*TASK OBJECTIVE*
Return the number of lines below that contain "того"; nothing else belongs in the reply.

——————————

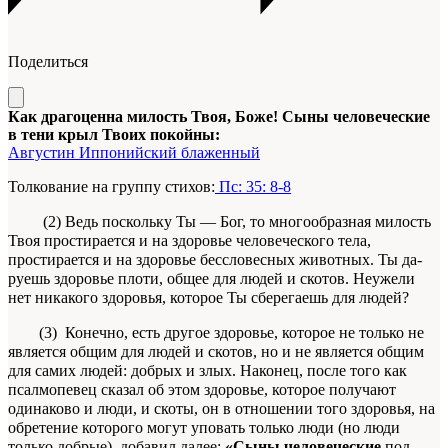
Поделиться
Как драгоценна милость Твоя, Боже! Сыны человеческие
в тени крыл Твоих покойны:
Августин Иппонийский блаженный
Толкование на группу стихов:
Пс: 35: 8-8
(2)
Ведь поскольку Ты — Бог, то многообразная милость
Твоя прости­рается и на здоровье человеческого тела,
простира­ется и на здоровье бессловесных животных. Ты да­
руешь здоровье плоти, общее для людей и скотов. Неужели
нет никакого здоровья, которое Ты сбе­регаешь для людей?
(3)
Конечно, есть другое здоровье, которое не только не
является общим для людей и скотов, но и не является общим
для самих людей: добрых и злых. Наконец, после того как
псалмопевец
ска­зал об этом здоровье, которое получают
одинако­во и люди, и скоты, он в отношении того здоровья, на
обретение которого могут уповать только люди (но люди
только добрые), добавил далее:
«Сыны че­ловеческие
под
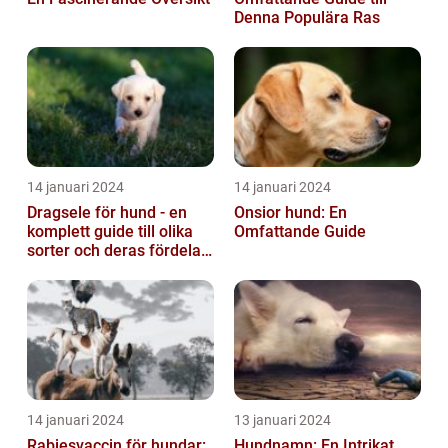
Denna Populära Ras
14 januari 2024
14 januari 2024
Dragsele för hund - en
Onsior hund: En
komplett guide till olika
Omfattande Guide
sorter och deras fördelar
och nackdelar
14 januari 2024
13 januari 2024
Rabiesvaccin för hundar:
Hundnamn: En Intrikat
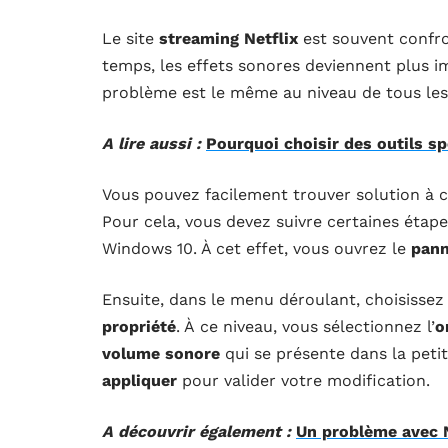
Le site
streaming Netflix
est souvent confro
temps, les effets sonores deviennent plus i
problème est le même au niveau de tous le
A lire aussi :
Pourquoi choisir des outils s
Vous pouvez facilement trouver solution à c
Pour cela, vous devez suivre certaines étape
Windows 10. À cet effet, vous ouvrez le
pann
Ensuite, dans le menu déroulant, choisisse
propriété
. À ce niveau, vous sélectionnez l’
o
volume sonore
qui se présente dans la petit
appliquer
pour valider votre modification.
A découvrir également :
Un problème avec N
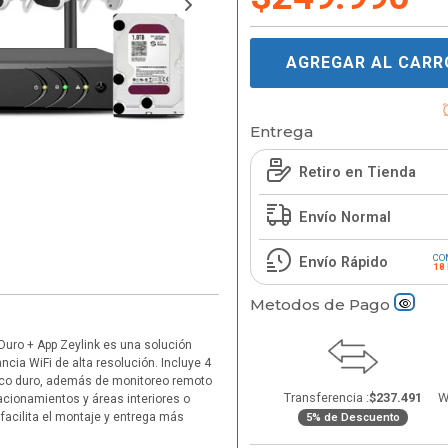
AGREGAR AL CARR
Entrega
Retiro en Tienda
Envío Normal
CO
Envío Rápido
18
Metodos de Pago
 Duro + App Zeylink es una solución
ncia WiFi de alta resolución. Incluye 4
sco duro, además de monitoreo remoto
Transferencia :
$237.491
W
tacionamientos y áreas interiores o
 facilita el montaje y entrega más
5% de Descuento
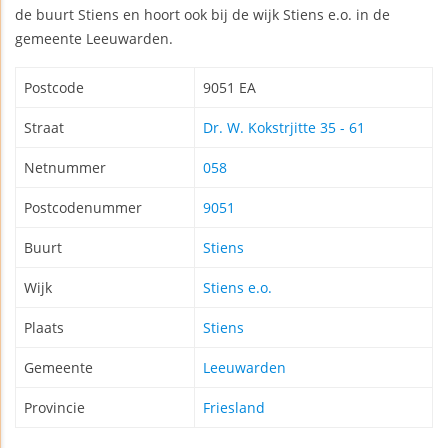
de buurt Stiens en hoort ook bij de wijk Stiens e.o. in de
gemeente Leeuwarden.
Postcode
9051 EA
Straat
Dr. W. Kokstrjitte 35 - 61
Netnummer
058
Postcodenummer
9051
Buurt
Stiens
Wijk
Stiens e.o.
Plaats
Stiens
Gemeente
Leeuwarden
Provincie
Friesland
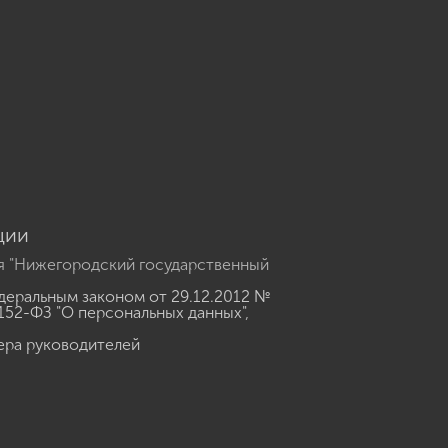
u
ции
я "Нижегородский государственный
еральным законом от 29.12.2012 №
152-ФЗ "О персональных данных"
,
ера руководителей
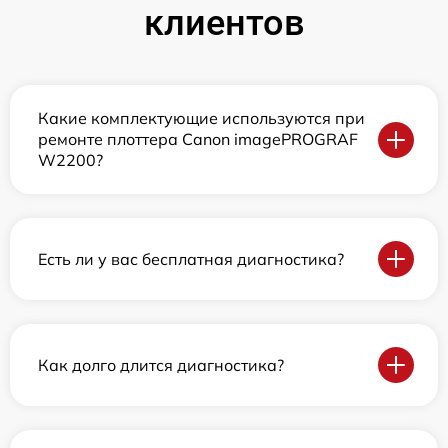
клиентов
Какие комплектующие используются при
ремонте плоттера Canon imagePROGRAF
W2200?
Есть ли у вас бесплатная диагностика?
Как долго длится диагностика?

——————————

*THE ANSWER*
2